Stored items
------------------------------------------------

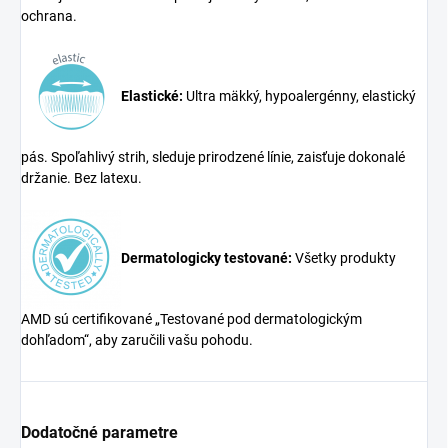
ochrana.
Elastické:
Ultra mäkký, hypoalergénny, elastický
pás. Spoľahlivý strih, sleduje prirodzené línie, zaisťuje dokonalé
držanie. Bez latexu.
Dermatologicky testované:
Všetky produkty
AMD sú certifikované „Testované pod dermatologickým
dohľadom“, aby zaručili vašu pohodu.
Dodatočné parametre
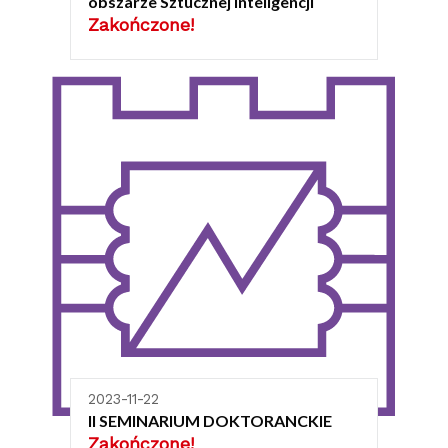
obszarze Sztucznej Inteligencji
Zakończone!
2023-11-22
II SEMINARIUM DOKTORANCKIE
Zakończone!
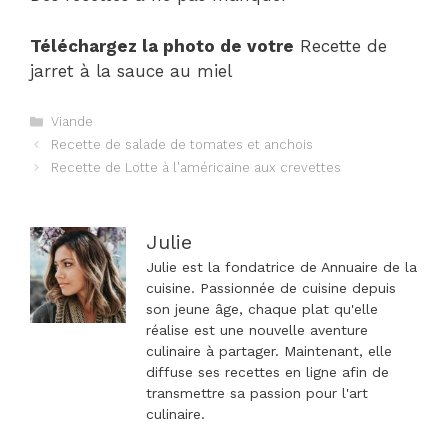
Téléchargez la photo de votre
Recette de
jarret à la sauce au miel
Catégories
Viande
Navigation
Recette de salade de tomates et anchois
des
Recette de Lotte à l'américaine aux crevettes
articles
Julie
Julie est la fondatrice de Annuaire de la
cuisine. Passionnée de cuisine depuis
son jeune âge, chaque plat qu'elle
réalise est une nouvelle aventure
culinaire à partager. Maintenant, elle
diffuse ses recettes en ligne afin de
transmettre sa passion pour l'art
culinaire.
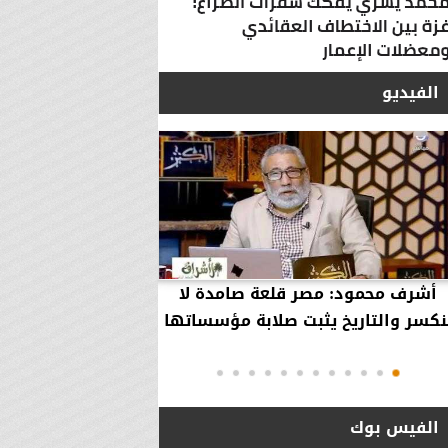
الفيديو
أشرف محمود: مصر قلعة صامدة لا
أشرف محمود: مصر 
نكسر والتاريخ يثبت صلابة مؤسساتها
بقاء إلهية حمت مؤ
دول..
الفيس بوك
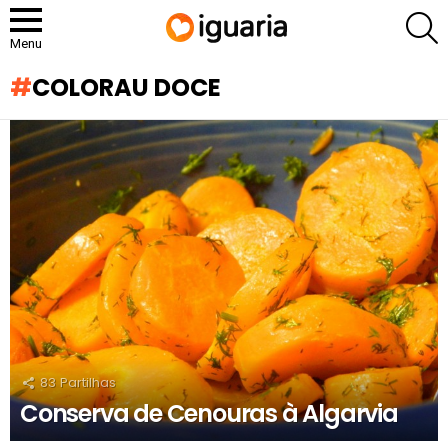
P
Menu
COLORAU DOCE
RECOMENDADOS
83
Partilhas
Conserva de Cenouras à Algarvia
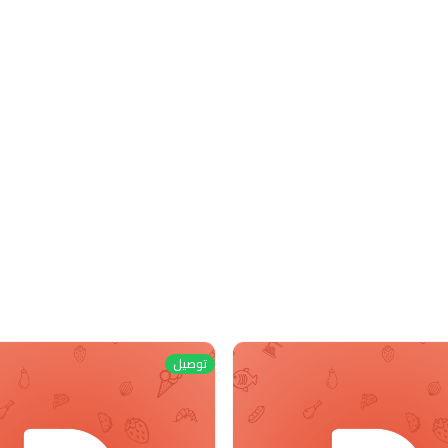
توصيل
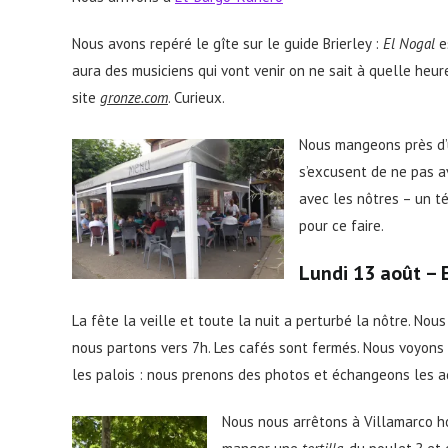
Nous avons repéré le gîte sur le guide Brierley :
El Nogal
e
aura des musiciens qui vont venir on ne sait à quelle heure
site
gronze.com
. Curieux.
Nous mangeons près d’u
s’excusent de ne pas 
avec les nôtres – un té
pour ce faire.
Lundi 13 août – 
La fête la veille et toute la nuit a perturbé la nôtre. No
nous partons vers 7h. Les cafés sont fermés. Nous voyons
les palois : nous prenons des photos et échangeons les ad
Nous nous arrêtons à Villamarco h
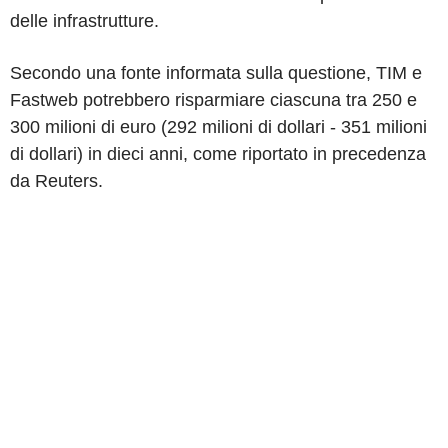
delle infrastrutture.
Secondo una fonte informata sulla questione, TIM e
Fastweb potrebbero risparmiare ciascuna tra 250 e
300 milioni di euro (292 milioni di dollari - 351 milioni
di dollari) in dieci anni, come riportato in precedenza
da Reuters.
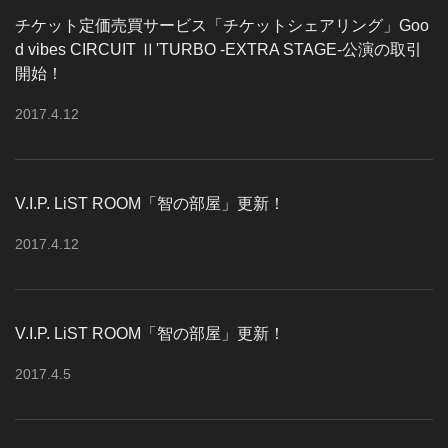
チケット定価売買サービス「チケットシェアリング」Goo
d vibes CIRCUIT Ⅱ'TURBO -EXTRA STAGE-公演の取引
開始！
2017
.
4
.
12
V.I.P. LiST ROOM「智の部屋」更新！
2017
.
4
.
12
V.I.P. LiST ROOM「智の部屋」更新！
2017
.
4
.
5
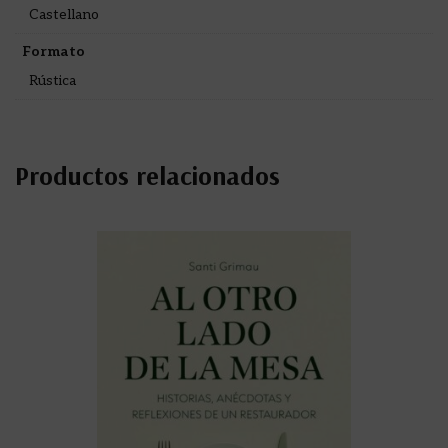
Castellano
Formato
Rústica
Productos relacionados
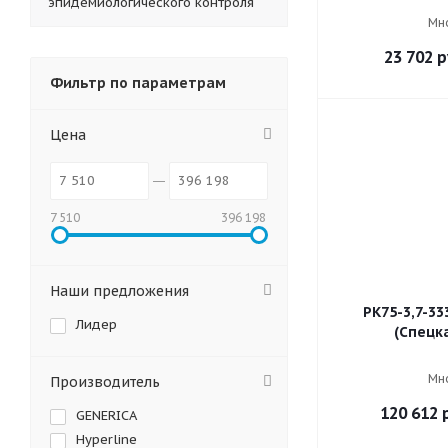
эпидемиологического контроля
Мн
23 702
р
Фильтр по параметрам
Цена
7 510
396 198
Наши предложения
РК75-3,7-33
Лидер
(Спецк
Мн
Производитель
120 612
р
GENERICA
Hyperline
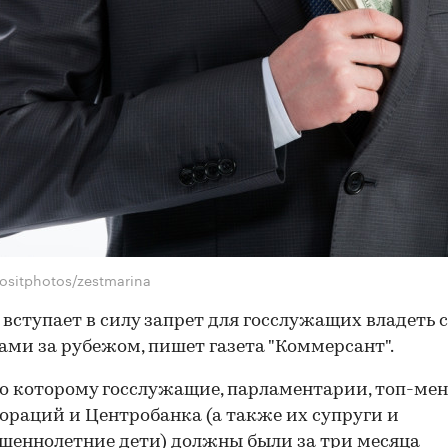
ositphotos/zestmarina
 вступает в силу запрет для госслужащих владеть 
ами за рубежом, пишет газета "Коммерсант".
по которому госслужащие, парламентарии, топ-м
ораций и Центробанка (а также их супруги и
шеннолетние дети) должны были за три месяца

------------------------------------------------

Whenever images occur above, omit them and retype each line exactly as it stands.

## Task answer
ochrana.
Elastické:
Ultra mäkký, hypoalergénny, elastický
pás. Spoľahlivý strih, sleduje prirodzené línie, zaisťuje dokonalé
držanie. Bez latexu.
Dermatologicky testované:
Všetky produkty
AMD sú certifikované „Testované pod dermatologickým
dohľadom“, aby zaručili vašu pohodu.
Dodatočné parametre
obszarze Sztucznej Inteligencji
Zakończone!
2023-11-22
II SEMINARIUM DOKTORANCKIE
Zakończone!
Téléchargez la photo de votre
Recette de
jarret à la sauce au miel
Catégories
Viande
Navigation
Recette de salade de tomates et anchois
des
Recette de Lotte à l'américaine aux crevettes
articles
Julie
Julie est la fondatrice de Annuaire de la
cuisine. Passionnée de cuisine depuis
son jeune âge, chaque plat qu'elle
réalise est une nouvelle aventure
culinaire à partager. Maintenant, elle
diffuse ses recettes en ligne afin de
transmettre sa passion pour l'art
culinaire.
الفيديو
أشرف محمود: مصر قلعة صامدة لا
أشرف محمود: مصر 
نكسر والتاريخ يثبت صلابة مؤسساتها
بقاء إلهية حمت مؤ
دول..
الفيس بوك
P
Menu
COLORAU DOCE
RECOMENDADOS
83
Partilhas
Conserva de Cenouras à Algarvia
توصيل
Nous avons repéré le gîte sur le guide Brierley :
El Nogal
e
aura des musiciens qui vont venir on ne sait à quelle heure
site
gronze.com
. Curieux.
Nous mangeons près d’u
s’excusent de ne pas 
avec les nôtres – un té
pour ce faire.
Lundi 13 août – 
La fête la veille et toute la nuit a perturbé la nôtre. No
nous partons vers 7h. Les cafés sont fermés. Nous voyons
les palois : nous prenons des photos et échangeons les ad
Nous nous arrêtons à Villamarco h
delle infrastrutture.
Secondo una fonte informata sulla questione, TIM e
Fastweb potrebbero risparmiare ciascuna tra 250 e
300 milioni di euro (292 milioni di dollari - 351 milioni
di dollari) in dieci anni, come riportato in precedenza
da Reuters.
チケット定価売買サービス「チケットシェアリング」Goo
d vibes CIRCUIT Ⅱ'TURBO -EXTRA STAGE-公演の取引
開始！
2017
.
4
.
12
V.I.P. LiST ROOM「智の部屋」更新！
2017
.
4
.
12
V.I.P. LiST ROOM「智の部屋」更新！
2017
.
4
.
5
Castellano
Formato
Rústica
Productos relacionados
эпидемиологического контроля
Мн
23 702
р
Фильтр по параметрам
Цена
7 510
396 198
Наши предложения
РК75-3,7-33
Лидер
(Спецк
Мн
Производитель
120 612
р
GENERICA
Hyperline
ositphotos/zestmarina
 вступает в силу запрет для госслужащих владеть 
ами за рубежом, пишет газета "Коммерсант".
по которому госслужащие, парламентарии, топ-м
ораций и Центробанка (а также их супруги и
шеннолетние дети) должны были за три месяца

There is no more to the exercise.